Setelah menempuh perjalanan sejauh 2.800 mil, hotel terapung ini siap untuk petualangan ketiganya, dengan nama baru Hotel Haegumgang. Dibuka pada Oktober 2000 dan dikelola oleh perusahaan Korsel, Hyundai Asan, yang juga mengoperasikan fasilitas lain di area tersebut dan menawarkan paket untuk turis dari negara itu.
Menurut juru bicara Hyundai Asan Park Sung-uk, selama bertahun-tahun, wilayah Gunung Kumgang telah menarik lebih dari 2 juta wisatawan.
"Juga, Tur Gunung Kumgang meningkatkan rekonsiliasi antar-Korea dan menjadi titik penting untuk pertukaran antar-Korea, sebagai pusat reuni keluarga yang terpisah untuk menyembuhkan kesedihan dari perpecahan nasional," katanya.
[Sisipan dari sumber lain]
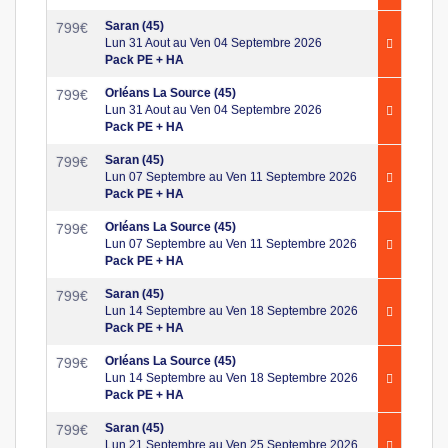
Saran (45)
799
€
Lun 31 Aout au Ven 04 Septembre 2026
Pack PE + HA
Orléans La Source (45)
799
€
Lun 31 Aout au Ven 04 Septembre 2026
Pack PE + HA
Saran (45)
799
€
Lun 07 Septembre au Ven 11 Septembre 2026
Pack PE + HA
Orléans La Source (45)
799
€
Lun 07 Septembre au Ven 11 Septembre 2026
Pack PE + HA
Saran (45)
799
€
Lun 14 Septembre au Ven 18 Septembre 2026
Pack PE + HA
Orléans La Source (45)
799
€
Lun 14 Septembre au Ven 18 Septembre 2026
Pack PE + HA
Saran (45)
799
€
Lun 21 Septembre au Ven 25 Septembre 2026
Namun pada tahun 2008, seorang tentara Korut menembak dan membunuh seorang wanita Korsel berusia 53 tahun yang berkeliaran di luar batas kawasan wisata Gunung Kumgang dan masuk ke zona militer. Akibatnya, Hyundai Asan menangguhkan semua tur, dan Hotel Haegumgang ditutup bersama dengan yang lainnya.
Tidak jelas apakah hotel tersebut telah beroperasi sejak saat itu, tetapi tentu saja tidak untuk turis dari Korsel.
"Informasinya samar, tapi saya yakin hotel itu hanya beroperasi untuk anggota partai penguasa Korea Utara," kata de Jong.
Di Google Maps, hotel itu masih terlihat tertambat di dermaga di kawasan Gunung Kumgang dengan kondisi mengenaskan: berkarat.
Pada 2019, pemimpin Korut Kim Jong-un mengunjungi kawasan wisata Gunung Kumgang dan mengkritik banyak fasilitas, termasuk Hotel Haegumgang, karena kumuh. Ia lantas memerintahkan pembongkaran hotel dan fasilitasn itu sebagai bagian dari rencana untuk mendesain ulang daerah tersebut dengan gaya yang lebih sesuai dengan budaya Korut. Tapi kemudian, pandemi terjadi dan semua rencana ditunda. Tidak jelas apakah rencana untuk menghancurkan semuanya akan dilakukan dalam waktu dekat, atau tidak sama sekali.
Sementara itu, hotel terapung itu hidup satu hari lagi, warisannya masih utuh. Hotel ini kemungkinan akan tetap menjadi salah satu dari jenisnya, karena gagasan hotel terapung belum benar-benar populer.
"Lautan penuh dengan hotel terapung," kata de Jong. "Mereka hanya disebut kapal pesiar," pungkasnya.